Pawsey Scheduled Maintenance (June)
Scheduled Maintenance Report for Pawsey Supercomputing Research Centre
Completed
• Banksia has been returned to service
• ASKAP Ingest has been returned to service
• Garrawarla has been returned to service
• Setonix has been returned to service
• Core services have been patched

As announced earlier, the Cray Programming Environment (CPE) on Setonix has been updated to version 23.09 and the new version of the software stack 2024.05 is now available by default. For moreminformation, please see: https://pawsey.atlassian.net/wiki/spaces/US/pages/190087173/June+2024+Software+Update+-+Important+Information
Posted Jun 04, 2024 - 18:11 AWST
In progress
• Banksia has been returned to service
• ASKAP Ingest has been returned to service
• Garrawarla has been returned to service
• Core services have been patched
• Setonix is currently in the last throws of testing the new software stack
Posted Jun 04, 2024 - 16:10 AWST
Scheduled
Maintenance will be carried out on Pawsey systems on Tuesday the 4th of June to apply required patches and updates to improve the systems stability, security, and performance.

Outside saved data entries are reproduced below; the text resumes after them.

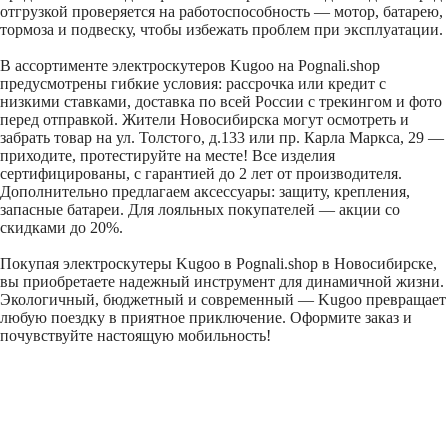
отгрузкой проверяется на работоспособность — мотор, батарею,
тормоза и подвеску, чтобы избежать проблем при эксплуатации.
Электроскутеры Kugoo
В ассортименте электроскутеров Kugoo на Pognali.shop
предусмотрены гибкие условия: рассрочка или кредит с
<
низкими ставками, доставка по всей России с трекингом и фото
Главная
»
Каталог
» Электроскутеры »
Электроскутеры Kugoo
перед отправкой. Жители Новосибирска могут осмотреть и
забрать товар на ул. Толстого, д.133 или пр. Карла Маркса, 29 —
приходите, протестируйте на месте! Все изделия
сертифицированы, с гарантией до 2 лет от производителя.
Дополнительно предлагаем аксессуары: защиту, крепления,
запасные батареи. Для лояльных покупателей — акции со
скидками до 20%.
Покупая электроскутеры Kugoo в Pognali.shop в Новосибирске,
вы приобретаете надежный инструмент для динамичной жизни.
Экологичный, бюджетный и современный — Kugoo превращает
любую поездку в приятное приключение. Оформите заказ и
почувствуйте настоящую мобильность!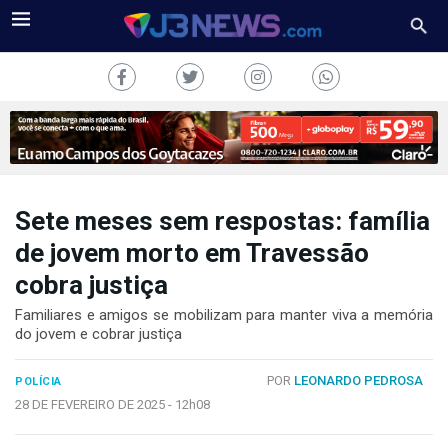
Sete meses sem respostas: família
J3NEWS
de jovem morto em Travessão
cobra justiça
TV
Familiares e amigos se mobilizam para manter viva a memória
COLUNAS
do jovem e cobrar justiça
FALE
POR
LEONARDO PEDROSA
CONOSCO
POLÍCIA
28 DE FEVEREIRO DE 2025 -
12h08
Copyright
2024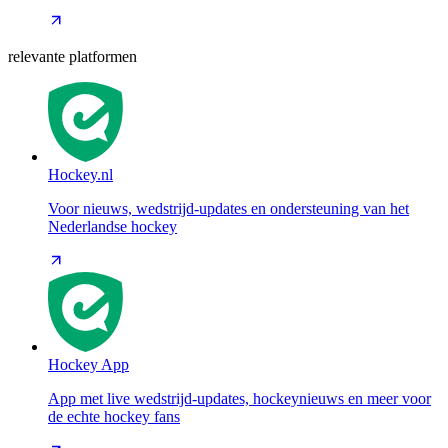
relevante platformen
Hockey.nl
Voor nieuws, wedstrijd-updates en ondersteuning van het
Nederlandse hockey
Hockey App
App met live wedstrijd-updates, hockeynieuws en meer voor
de echte hockey fans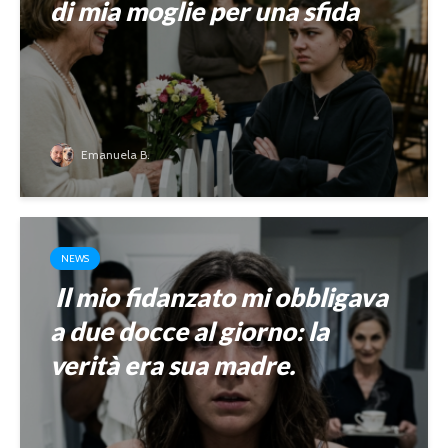
di mia moglie per una sfida
Emanuela B.
NEWS
Il mio fidanzato mi obbligava
a due docce al giorno: la
verità era sua madre.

This maintenance window will also be used to undertake other tasks which require down-time to achieve.

Planned work for this window includes:
• Update the BIOS on the askapbuffer Lustre servers
• Update the controller firmware on the askapbuffer storage arrays
• Update the LNet Monitoring resource agents on askapbuffer
• Update the HCA firmware on the Setonix LNet routers
• Update the BIOS on the Garrawarla data mover nodes
• Rectifying cabling on DDN arrays for Banksia
• Patching of core Pawsey services

During the upcoming June maintenance, the Cray Programming Environment (CPE) on Setonix will be updated to version 23.09. This will include updated MPI libraries and a newer Cray compiler version (16.0.1), and the same GCC compiler version. In preparation for this, the Pawsey team has built the new software stack.

The new version of the software stack will be 2024.05 which will be available by default, and it will sit alongside version 2023.08 that is currently available on Setonix. You can still choose to use the older 2023.08 deployment by unloading the compiler module, swapping the pawseyenv module, and reloading the compiler module. More detail is available on our documentation page: June 2024 Software Update - Important Information.

Based on our testing, researchers should be able to use the existing local software installations without recompilation, but there may be exceptions. In such cases, feel free to reach out to the helpdesk for support.

Please note that the 2022.11 software stack is currently planned to be deprecated during September 2024 maintenance, with the 2023.08 software stack planned to be deprecated in January 2025. We recommend all researchers to migrate to the 2024.05 software stack as soon as possible.

Highlights of the new software stack:
• Software has been installed using a newer Spack major release, v0.21.0.
• Several packages are now also compiled using the Cray compiler.
• Version updates of most packages in both the GNU and Cray programming environments.
• The cpe/23.09 module has been used to compile 2024.05 stack. The cpe/23.03 will also be available as a non-default environment.
• Several newer versions of ROCm up to 5.7.3 will be available.
• ROCm 5.7.3 is recommended and has been used to build GPU packages.

We will publish the changes in more detail in our technical newsletter. Please monitor the documentation page above for further details approaching the maintenance.

Please note that there won’t be any changes to Cray Programming Environment (CPE) on the Setonix Remote Visualisation Nodes. We are aiming to update CPE and the Software stack during the July maintenance.
Posted May 28, 2024 - 09:03 AWST
This scheduled maintenance affected: ASKAP (ASKAP ingest nodes, ASKAP service nodes), Central Services (Authentication and Authorization, Service Desk, License Server, Application Portal, Origin, Documentation), Garrawarla (Garrawarla workq partition, Garrawarla gpuq partition, Garrawarla asvoq partition, Garrawarla copyq partition, Garrawarla login node), Setonix (Login nodes, Data-mover nodes, Slurm scheduler, Setonix work partition, Setonix debug partition, Setonix long partition, Setonix copy partition, Setonix askaprt partition, Setonix highmem partition, Setonix gpu partition, Setonix gpu high mem partition, Setonix gpu debug partition), Storage Systems (Banksia, Data Portal Systems, MWA Nodes, CASDA Nodes, MWA ASVO), Lustre filesystems (/askapbuffer filesystem), and Visualisation Services (CARTA - Stable, CARTA - Test).